(Page-level text extractions)
- - -

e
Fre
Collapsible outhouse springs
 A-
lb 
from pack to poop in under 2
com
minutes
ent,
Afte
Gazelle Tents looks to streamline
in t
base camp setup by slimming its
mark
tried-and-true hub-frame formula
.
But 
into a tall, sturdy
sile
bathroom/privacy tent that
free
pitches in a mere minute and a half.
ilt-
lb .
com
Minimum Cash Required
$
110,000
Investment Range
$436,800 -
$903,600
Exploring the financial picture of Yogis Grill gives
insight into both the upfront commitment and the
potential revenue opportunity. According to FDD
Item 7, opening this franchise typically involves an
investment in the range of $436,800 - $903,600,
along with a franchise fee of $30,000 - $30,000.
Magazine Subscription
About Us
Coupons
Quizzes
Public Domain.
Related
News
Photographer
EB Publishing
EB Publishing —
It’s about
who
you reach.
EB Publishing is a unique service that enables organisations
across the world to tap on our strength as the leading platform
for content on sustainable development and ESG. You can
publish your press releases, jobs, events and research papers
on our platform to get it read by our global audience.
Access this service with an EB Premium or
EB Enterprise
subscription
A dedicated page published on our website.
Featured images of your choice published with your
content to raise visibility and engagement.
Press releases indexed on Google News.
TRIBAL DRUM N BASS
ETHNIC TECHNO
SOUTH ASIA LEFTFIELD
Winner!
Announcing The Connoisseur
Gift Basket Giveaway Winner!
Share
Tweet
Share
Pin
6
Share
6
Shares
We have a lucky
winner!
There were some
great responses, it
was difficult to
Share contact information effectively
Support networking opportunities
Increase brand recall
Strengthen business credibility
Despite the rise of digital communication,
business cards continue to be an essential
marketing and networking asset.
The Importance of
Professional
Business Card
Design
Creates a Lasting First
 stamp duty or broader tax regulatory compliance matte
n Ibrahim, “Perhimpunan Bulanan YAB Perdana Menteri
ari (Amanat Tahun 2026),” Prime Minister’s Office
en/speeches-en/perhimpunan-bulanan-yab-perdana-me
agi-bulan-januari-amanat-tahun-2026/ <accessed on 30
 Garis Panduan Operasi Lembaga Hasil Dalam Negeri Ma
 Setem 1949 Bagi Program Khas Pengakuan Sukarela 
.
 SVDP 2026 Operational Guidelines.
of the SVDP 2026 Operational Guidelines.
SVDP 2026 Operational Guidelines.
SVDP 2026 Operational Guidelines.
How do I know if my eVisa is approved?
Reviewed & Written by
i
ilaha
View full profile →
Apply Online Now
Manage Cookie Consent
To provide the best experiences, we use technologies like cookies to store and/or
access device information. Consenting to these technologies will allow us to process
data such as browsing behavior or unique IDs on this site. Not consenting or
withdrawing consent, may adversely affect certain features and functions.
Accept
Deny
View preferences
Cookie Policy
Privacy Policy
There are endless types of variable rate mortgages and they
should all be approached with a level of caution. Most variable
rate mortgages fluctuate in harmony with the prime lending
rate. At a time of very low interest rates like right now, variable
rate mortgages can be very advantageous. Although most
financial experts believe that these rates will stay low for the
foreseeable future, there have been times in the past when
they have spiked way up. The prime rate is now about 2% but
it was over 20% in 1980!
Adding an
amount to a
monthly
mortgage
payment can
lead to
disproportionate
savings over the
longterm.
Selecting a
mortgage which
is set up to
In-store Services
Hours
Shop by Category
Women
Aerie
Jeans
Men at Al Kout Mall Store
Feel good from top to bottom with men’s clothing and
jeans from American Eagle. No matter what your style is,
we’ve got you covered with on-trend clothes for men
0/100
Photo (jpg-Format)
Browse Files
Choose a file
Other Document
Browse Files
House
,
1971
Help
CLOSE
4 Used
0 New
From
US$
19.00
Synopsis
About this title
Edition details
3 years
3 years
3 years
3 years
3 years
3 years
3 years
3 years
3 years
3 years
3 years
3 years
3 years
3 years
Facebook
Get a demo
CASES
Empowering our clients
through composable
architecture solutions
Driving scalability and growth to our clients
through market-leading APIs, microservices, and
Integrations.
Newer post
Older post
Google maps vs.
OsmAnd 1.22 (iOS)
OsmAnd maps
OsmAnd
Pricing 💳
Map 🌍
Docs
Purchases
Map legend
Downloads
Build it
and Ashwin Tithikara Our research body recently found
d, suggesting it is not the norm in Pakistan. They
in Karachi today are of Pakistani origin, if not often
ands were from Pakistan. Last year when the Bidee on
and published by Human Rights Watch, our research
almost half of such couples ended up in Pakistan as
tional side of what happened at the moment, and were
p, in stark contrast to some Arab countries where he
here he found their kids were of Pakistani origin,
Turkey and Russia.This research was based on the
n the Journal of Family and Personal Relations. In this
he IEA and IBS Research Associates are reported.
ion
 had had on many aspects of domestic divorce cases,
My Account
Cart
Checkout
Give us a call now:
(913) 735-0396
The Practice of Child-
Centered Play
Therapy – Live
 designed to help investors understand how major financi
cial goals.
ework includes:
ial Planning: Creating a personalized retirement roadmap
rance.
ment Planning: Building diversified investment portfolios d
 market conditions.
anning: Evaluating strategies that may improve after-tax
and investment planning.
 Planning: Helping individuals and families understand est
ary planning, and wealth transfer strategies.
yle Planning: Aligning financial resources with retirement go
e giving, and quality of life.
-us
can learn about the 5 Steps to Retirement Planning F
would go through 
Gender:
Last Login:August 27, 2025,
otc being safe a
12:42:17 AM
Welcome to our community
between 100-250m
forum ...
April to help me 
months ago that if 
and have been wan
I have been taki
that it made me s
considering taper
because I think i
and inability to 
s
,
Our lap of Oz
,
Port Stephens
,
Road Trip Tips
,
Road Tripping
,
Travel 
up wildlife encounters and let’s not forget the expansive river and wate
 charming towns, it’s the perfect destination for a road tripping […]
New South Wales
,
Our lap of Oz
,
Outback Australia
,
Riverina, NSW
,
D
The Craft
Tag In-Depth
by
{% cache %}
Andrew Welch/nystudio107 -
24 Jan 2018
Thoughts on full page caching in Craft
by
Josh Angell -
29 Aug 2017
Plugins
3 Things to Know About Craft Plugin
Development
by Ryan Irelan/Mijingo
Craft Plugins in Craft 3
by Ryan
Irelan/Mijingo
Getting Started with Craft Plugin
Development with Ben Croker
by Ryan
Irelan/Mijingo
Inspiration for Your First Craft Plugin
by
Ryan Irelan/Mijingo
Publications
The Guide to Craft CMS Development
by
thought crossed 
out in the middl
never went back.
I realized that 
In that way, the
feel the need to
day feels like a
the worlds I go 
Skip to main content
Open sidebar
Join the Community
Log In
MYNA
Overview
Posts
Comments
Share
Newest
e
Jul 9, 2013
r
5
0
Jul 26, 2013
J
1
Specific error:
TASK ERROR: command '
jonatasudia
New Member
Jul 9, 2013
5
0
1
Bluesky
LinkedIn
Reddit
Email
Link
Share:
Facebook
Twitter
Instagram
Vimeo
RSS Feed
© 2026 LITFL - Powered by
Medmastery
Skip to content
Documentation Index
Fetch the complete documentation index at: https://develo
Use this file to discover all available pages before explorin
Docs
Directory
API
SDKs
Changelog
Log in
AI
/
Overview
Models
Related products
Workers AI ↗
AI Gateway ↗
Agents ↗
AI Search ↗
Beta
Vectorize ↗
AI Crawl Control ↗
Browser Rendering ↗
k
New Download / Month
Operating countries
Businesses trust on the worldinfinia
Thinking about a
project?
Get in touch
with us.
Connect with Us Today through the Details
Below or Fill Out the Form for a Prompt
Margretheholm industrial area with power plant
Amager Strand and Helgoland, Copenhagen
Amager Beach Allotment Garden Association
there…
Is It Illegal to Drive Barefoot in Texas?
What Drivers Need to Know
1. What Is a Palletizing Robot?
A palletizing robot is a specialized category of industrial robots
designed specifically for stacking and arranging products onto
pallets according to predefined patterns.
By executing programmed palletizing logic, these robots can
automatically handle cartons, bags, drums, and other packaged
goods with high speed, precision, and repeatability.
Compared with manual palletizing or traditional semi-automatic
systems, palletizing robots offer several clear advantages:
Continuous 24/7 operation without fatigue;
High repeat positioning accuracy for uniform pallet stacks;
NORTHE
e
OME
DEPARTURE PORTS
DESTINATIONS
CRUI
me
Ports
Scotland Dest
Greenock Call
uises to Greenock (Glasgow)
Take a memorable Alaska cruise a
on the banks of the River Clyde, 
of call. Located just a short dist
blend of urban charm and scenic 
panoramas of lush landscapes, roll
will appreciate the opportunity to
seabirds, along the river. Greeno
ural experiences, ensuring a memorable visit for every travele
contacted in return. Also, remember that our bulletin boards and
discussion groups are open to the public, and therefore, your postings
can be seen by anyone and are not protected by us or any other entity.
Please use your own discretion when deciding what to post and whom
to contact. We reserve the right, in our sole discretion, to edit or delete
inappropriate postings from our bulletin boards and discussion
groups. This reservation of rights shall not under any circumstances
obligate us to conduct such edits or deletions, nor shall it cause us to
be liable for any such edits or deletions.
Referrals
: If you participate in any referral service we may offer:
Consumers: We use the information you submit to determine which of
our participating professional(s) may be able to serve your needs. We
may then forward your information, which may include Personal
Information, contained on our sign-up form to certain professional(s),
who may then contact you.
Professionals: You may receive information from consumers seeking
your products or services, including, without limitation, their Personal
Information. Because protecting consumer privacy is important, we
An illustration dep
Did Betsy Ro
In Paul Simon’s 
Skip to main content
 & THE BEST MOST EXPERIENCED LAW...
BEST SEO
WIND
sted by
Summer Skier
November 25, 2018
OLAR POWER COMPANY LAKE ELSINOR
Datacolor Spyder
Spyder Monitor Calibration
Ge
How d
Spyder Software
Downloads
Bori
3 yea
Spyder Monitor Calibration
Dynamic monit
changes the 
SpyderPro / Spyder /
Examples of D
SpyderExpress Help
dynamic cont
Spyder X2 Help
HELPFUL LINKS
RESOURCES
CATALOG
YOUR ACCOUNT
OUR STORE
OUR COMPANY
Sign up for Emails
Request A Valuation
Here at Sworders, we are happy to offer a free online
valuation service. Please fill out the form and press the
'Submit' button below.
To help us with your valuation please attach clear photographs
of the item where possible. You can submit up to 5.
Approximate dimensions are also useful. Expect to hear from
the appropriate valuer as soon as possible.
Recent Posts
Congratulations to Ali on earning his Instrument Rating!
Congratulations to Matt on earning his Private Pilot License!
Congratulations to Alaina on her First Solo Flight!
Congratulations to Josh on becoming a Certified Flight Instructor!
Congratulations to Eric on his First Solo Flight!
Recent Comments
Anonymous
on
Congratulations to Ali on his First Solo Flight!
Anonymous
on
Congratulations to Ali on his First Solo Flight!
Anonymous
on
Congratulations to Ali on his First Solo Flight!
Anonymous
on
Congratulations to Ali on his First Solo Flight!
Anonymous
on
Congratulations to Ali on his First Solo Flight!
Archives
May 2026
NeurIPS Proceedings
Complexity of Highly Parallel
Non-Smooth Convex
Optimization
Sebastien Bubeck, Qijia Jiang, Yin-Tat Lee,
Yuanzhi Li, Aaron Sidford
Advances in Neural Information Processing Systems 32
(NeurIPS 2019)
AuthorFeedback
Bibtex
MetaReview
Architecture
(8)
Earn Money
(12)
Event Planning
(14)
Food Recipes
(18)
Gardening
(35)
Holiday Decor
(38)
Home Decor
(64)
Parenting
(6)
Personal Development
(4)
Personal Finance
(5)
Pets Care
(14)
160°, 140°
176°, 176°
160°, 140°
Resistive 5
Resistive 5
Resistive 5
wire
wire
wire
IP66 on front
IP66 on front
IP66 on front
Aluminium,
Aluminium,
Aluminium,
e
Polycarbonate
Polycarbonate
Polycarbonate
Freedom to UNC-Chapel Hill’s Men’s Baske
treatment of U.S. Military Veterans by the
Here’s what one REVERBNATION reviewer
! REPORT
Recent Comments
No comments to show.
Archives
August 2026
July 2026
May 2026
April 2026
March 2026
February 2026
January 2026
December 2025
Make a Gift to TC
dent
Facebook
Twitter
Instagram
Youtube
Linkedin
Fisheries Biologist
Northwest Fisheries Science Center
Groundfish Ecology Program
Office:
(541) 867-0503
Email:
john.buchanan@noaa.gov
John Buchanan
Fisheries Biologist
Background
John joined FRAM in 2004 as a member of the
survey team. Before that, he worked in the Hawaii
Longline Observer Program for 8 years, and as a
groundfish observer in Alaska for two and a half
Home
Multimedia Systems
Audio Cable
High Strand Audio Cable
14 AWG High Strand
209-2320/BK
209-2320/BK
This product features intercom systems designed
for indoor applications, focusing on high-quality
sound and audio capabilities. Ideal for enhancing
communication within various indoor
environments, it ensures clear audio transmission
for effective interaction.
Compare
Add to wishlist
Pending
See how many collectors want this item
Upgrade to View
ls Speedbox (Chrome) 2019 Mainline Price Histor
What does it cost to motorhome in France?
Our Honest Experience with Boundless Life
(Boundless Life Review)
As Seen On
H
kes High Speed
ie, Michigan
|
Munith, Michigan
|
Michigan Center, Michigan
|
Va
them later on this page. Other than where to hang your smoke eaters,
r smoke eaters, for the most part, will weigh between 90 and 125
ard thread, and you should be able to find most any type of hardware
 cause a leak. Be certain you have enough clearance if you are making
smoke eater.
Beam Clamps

- - -

## Exercise objective
What lines above mention "postings"? Copy each one.

## Answer for this exercise
discussion groups are open to the public, and therefore, your postings
inappropriate postings from our bulletin boards and discussion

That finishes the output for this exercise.